I this paper I will argue for A. First I will lay out B theory. Next, I will lay out C common objection. I will next explain D possible reply. Last, I will explain why this reply is not adequate, and so why this objection really is problematic for the theory.


What not to do:

“Since the beginning of time philosophers have looked at the important issue of how morality and religion connect.”

Don’t worry about trying to lay out the whole issue in one paragraph, you can do that in the first part of your paper

Step 3: write a rough draft


First sentence in each paragraph should be a signpost

What are you explaining/defending/arguing in this paragraph?

Last sentence in the paragraph should tie your smaller point (paragraph point) back to your larger point (thesis)


Reader: assume an intelligent reader who has never taken a philosophy class

Assume the reader has no idea what Kant’s moral theory is, and has never heard the word utilitarianism

Take your time laying out whatever theory you are going to defend or challenge

What kind of examples to use

Limit personal narrative- unless you are using it as an example.

Limit it to the info absolutely needed for the example

Even if you are using it as an example to illustrate a point but be extremely cautious

Historical examples or hypothetical examples are going to be stronger in many cases

What kind of language to use

Use simple, clear prose

Don’t use synonyms

Person, Human, and agent do not mean the same thing

Sex and gender do not mean the same thing

Language, cont.



“will argue,” “explain,” “lay out,” “defend”
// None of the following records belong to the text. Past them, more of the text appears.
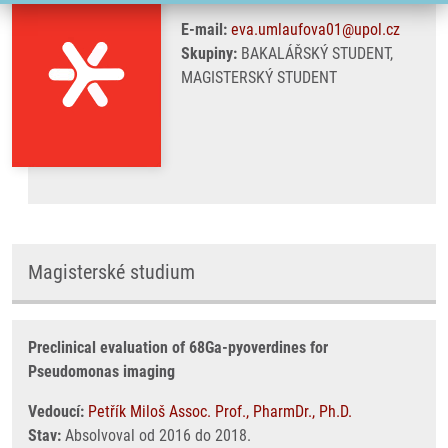
E-mail:
eva.umlaufova01@upol.cz
Skupiny:
BAKALÁŘSKÝ STUDENT,
MAGISTERSKÝ STUDENT
Magisterské studium
Preclinical evaluation of 68Ga-pyoverdines for
Pseudomonas imaging
Vedoucí:
Petřík Miloš Assoc. Prof., PharmDr., Ph.D.
Stav:
Absolvoval od 2016 do 2018.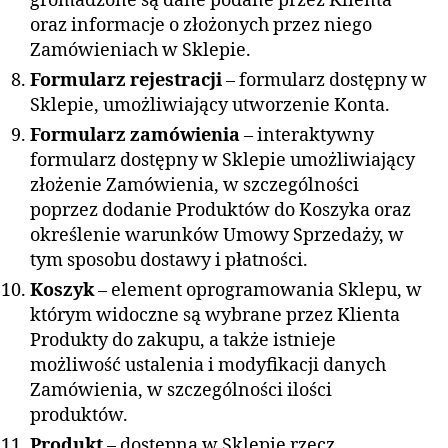
gromadzone są dane podane przez Klienta
oraz informacje o złożonych przez niego
Zamówieniach w Sklepie.
Formularz rejestracji
– formularz dostępny w
Sklepie, umożliwiający utworzenie Konta.
Formularz zamówienia
– interaktywny
formularz dostępny w Sklepie umożliwiający
złożenie Zamówienia, w szczególności
poprzez dodanie Produktów do Koszyka oraz
określenie warunków Umowy Sprzedaży, w
tym sposobu dostawy i płatności.
Koszyk
– element oprogramowania Sklepu, w
którym widoczne są wybrane przez Klienta
Produkty do zakupu, a także istnieje
możliwość ustalenia i modyfikacji danych
Zamówienia, w szczególności ilości
produktów.
Produkt
– dostępna w Sklepie rzecz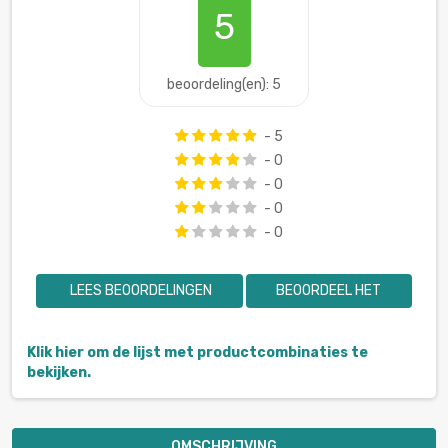
5
beoordeling(en): 5
- 5
- 0
- 0
- 0
- 0
LEES BEOORDELINGEN
BEOORDEEL HET
Klik hier om de lijst met productcombinaties te
bekijken.
OMSCHRIJVING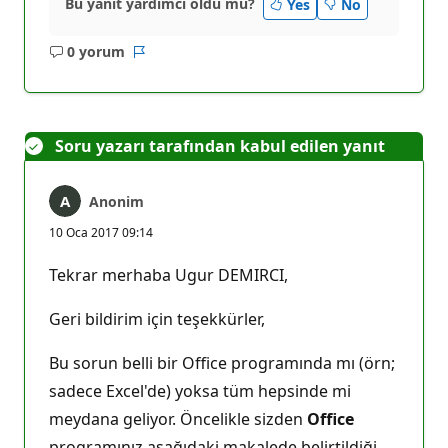
Bu yanıt yardımcı oldu mu?
Yes
No
0 yorum
Açıklama
Rapor
yok
Soru yazarı tarafından kabul edilen yanıt
Anonim
10 Oca 2017 09:14
Tekrar merhaba Ugur DEMIRCI,
Geri bildirim için teşekkürler,
Bu sorun belli bir Office programında mı (örn;
sadece Excel'de) yoksa tüm hepsinde mi
meydana geliyor. Öncelikle sizden
Office
programınız aşağıdaki makalede belirtildiği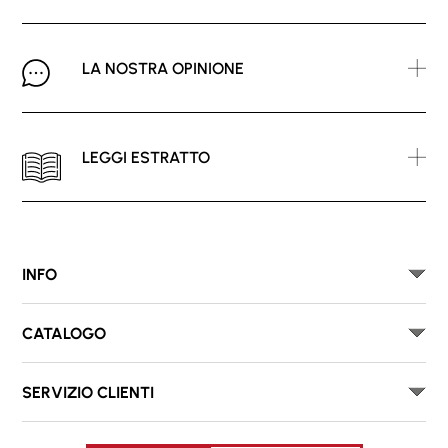
LA NOSTRA OPINIONE
LEGGI ESTRATTO
INFO
CATALOGO
SERVIZIO CLIENTI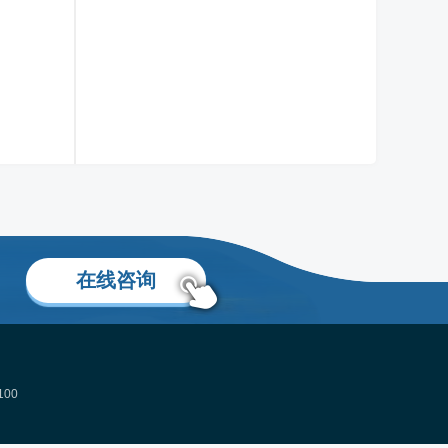
张雯萍老师
移民身份规划专家
了解更多
在线咨询
00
“Supports,” “gives reason to believe,”


“Proved” – don’t use

Clarity above all else!

Good structure =good clarity

Good clarity = good paper

Good paper = good grade!

What makes a good argument

Objective not subjective

A good argument is non-emotional

A good argument is objectively good.

Not subjectively good.

It should be able to be used to convince anybody of your thesis/conclusion

Be professional

Use your C-number

12 pt

Double spaced times new roman

Staple your paper

Normal margins

Staple your paper

Also, staple your paper

Outline example

In this paper, I will argue that it is not necessary for a person to believe in God or be religious in order to be motivated to act morally.

First, I will explain why one might think that moral motivation is linked to a belief in God or religion.

Next, I will explain why an atheist can still be motivated to act morally, and why this is a counterexample to the argument above.

Next, I will explain the argument that religious motivation may not even be a morally good motivation.

This is the argument that if one is doing the morally right thing just to get into heaven, then this is not even a morally good reason for action.

Drowning child example

I will then go over an objection one might make to this argument.

A religious person might say that religion is a good way to provide an extra incentive for people to act morally.

I will then give my first reply to this objection.

My thesis said that religious motivation is not necessary for moral motivation. I can concede that it may be an extra incentive without my thesis being wrong.

Next, I will provide a second reply to this objection.

Although it is true that religion can provide an extra incentive to be moral, sometimes people act quite immorally in the name of religion.

Religious crusades example

As such, it is not clear whether religion is an overall increase for moral motivation or not.

I want to point out a second objection to my argument.

Religions do provide a social community, and having a caring social community helps in moral education.

Last, I will provide a partial reply to this objection.

This is not about moral motivation, but moral education.

I want to point out that my reply is not a full reply. Religion may be helpful community tool for providing people with a venue to learn about morality.

In conclusion, I have argued that a belief in God or religion is not necessary for one to be motivated to act morally.